An accompanying comment welcomes the results, which are promising enough to justify bigger, longer, and more diverse trials of baclofen (p 1884). It is particularly important to find out whether baclofen might work for the many people with alcoholic liver disease who have mental illness and who misuse other drugs, says the author.

Treatment failure develops slowly in UK adults with HIV

Adults in the UK who start treatment for HIV with at least three antiretroviral drugs have a low risk of extensive treatment failure, say researchers from London. They recently estimated that the three main classes of drug will continue to work for at least 10 years in more than 90% of patients. Their cohort study of nearly 8000 adults found that the cumulative risk of all three drug classes failing was only 9.2% (95% CI 5.0% to 13.4%) 10 years after the start of treatment.

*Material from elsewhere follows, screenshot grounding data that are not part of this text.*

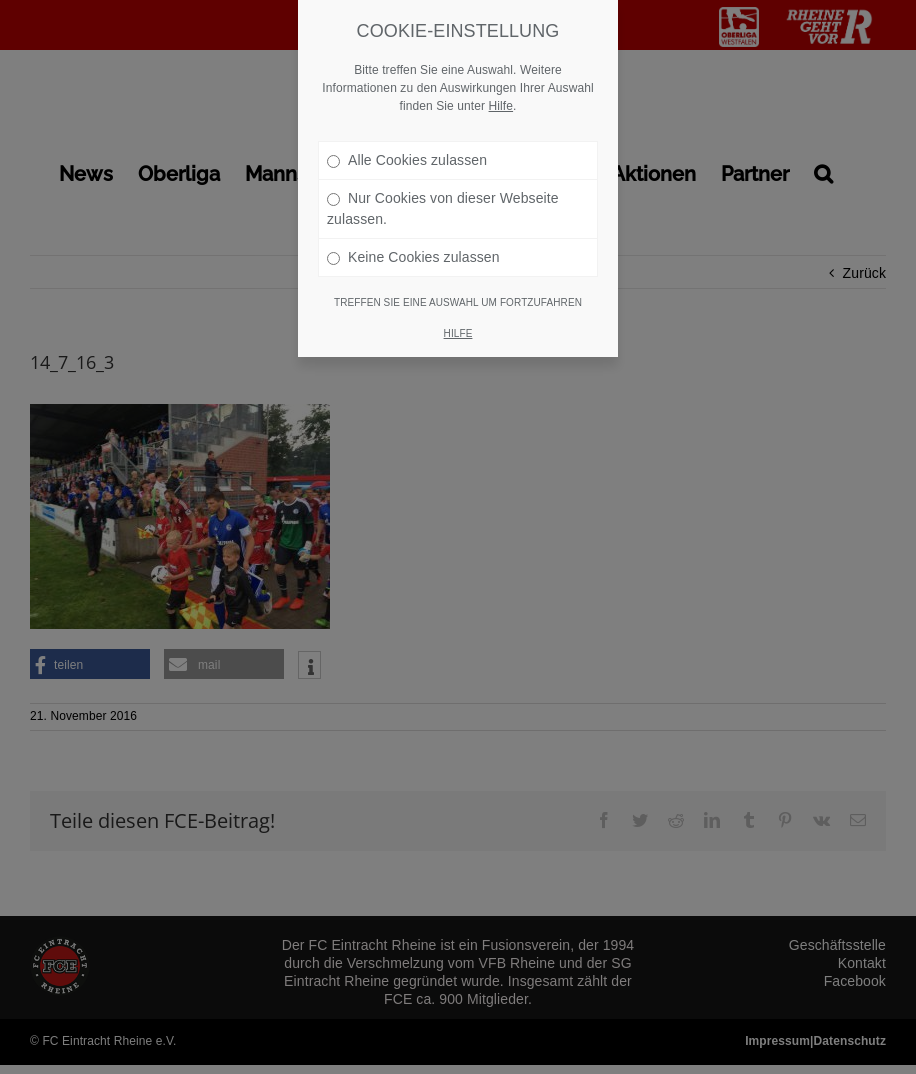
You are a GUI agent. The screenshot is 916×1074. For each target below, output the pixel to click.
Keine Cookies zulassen (413, 213)
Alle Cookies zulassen (407, 116)
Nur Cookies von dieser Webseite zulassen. (443, 164)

The researchers defined failure as a viral load of more than 400 copies/ml despite more than four months of treatment. By extensive failure they meant that all three subclasses of nucleoside reverse transcriptase inhibitor, at least one non-nucleoside reverse transcriptase inhibitor, and a ritanovir boosted protease inhibitor all failed.

While these results are good news for adults in the UK and other developed countries, they are unlikely to translate well to poorer countries where most people with HIV live, says a linked comment (p 1885). For example, in Africa people have more advanced disease before they start treatment and drug choices are limited. When first line treatments fail fewer options are left. Research on treatment failure in these settings is badly needed. So is more equitable access to the alternatives enjoyed by the wealthy few.